Now its resolution accuracy of the first search by contact center reps has increased to more than 85%. As an added benefit, call times have been reduced by an average of 22%. These improvements in support consistency and research accuracy led to a 35% increase in the number of new policies written over a one-year period.

Reducing Training Time
Training and nurturing contact center agents is a critical step in building customer satisfaction and loyalty, but it’s also expensive and time-consuming. Agents are the “face” of your company, so it is vital that they are seen as intelligent and responsive.

Agents must be trained not only on your products and services but also on how to access information. Time spent learning how to navigate multiple applications where content may be stored—and the individual search terms, tips and tricks for each application—can add days if not weeks to training. A single KM platform with an intuitive interface dramatically reduces this type of training time.

One of the world’s leading research and development enterprises discovered these uncomfortable truths as its help desks, call center agents and sales divisions gradually became less and less effective. The implementation of a centralized, comprehensive knowledge base helped turn these factors around, reducing technical service agent training time by 20% and cutting retention-related costs by more than 3%. At the same time, customer satisfaction ratings increased by 10%.

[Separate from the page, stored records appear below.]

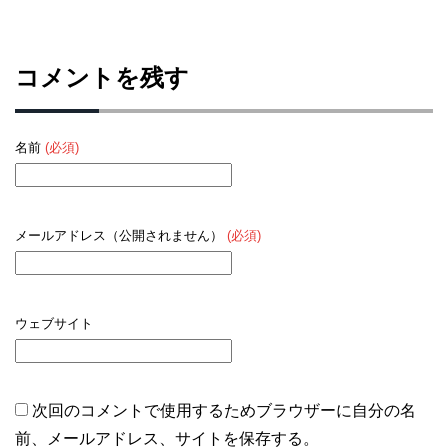
コメントを残す
名前
(必須)
メールアドレス（公開されません）
(必須)
ウェブサイト
次回のコメントで使用するためブラウザーに自分の名
前、メールアドレス、サイトを保存する。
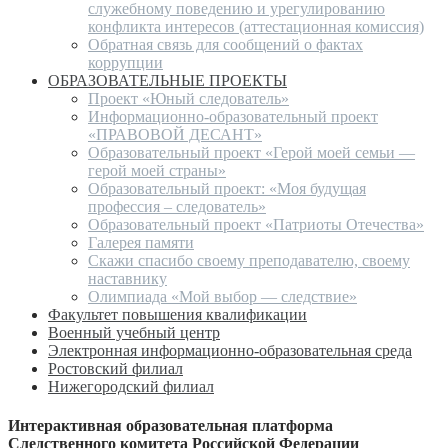
служебному поведению и урегулированию
конфликта интересов (аттестационная комиссия)
Обратная связь для сообщений о фактах
коррупции
ОБРАЗОВАТЕЛЬНЫЕ ПРОЕКТЫ
Проект «Юный следователь»
Информационно-образовательный проект
«ПРАВОВОЙ ДЕСАНТ»
Образовательный проект «Герой моей семьи —
герой моей страны»
Образовательный проект: «Моя будущая
профессия – следователь»
Образовательный проект «Патриоты Отечества»
Галерея памяти
Скажи спасибо своему преподавателю, своему
наставнику
Олимпиада «Мой выбор — следствие»
Факультет повышения квалификации
Военный учебный центр
Электронная информационно-образовательная среда
Ростовский филиал
Нижегородский филиал
Интерактивная образовательная платформа
Следственного комитета Российской Федерации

Managing Increasing Service Volumes
As industry consolidation and acquisitions build the customer base for many survivors of the recent economic downturn, the need for more efficient customer support is rapidly surfacing. One InQuira customer experienced this effect firsthand. Following a key acquisition of one of its competitors, it saw its call volumes triple, while agents struggled to access siloed information stores and isolated support resources. Its previously profitable service offering quickly became a cost center and the support experience for its customers deteriorated to the point where its e-mail servers were filled with “hate mail”.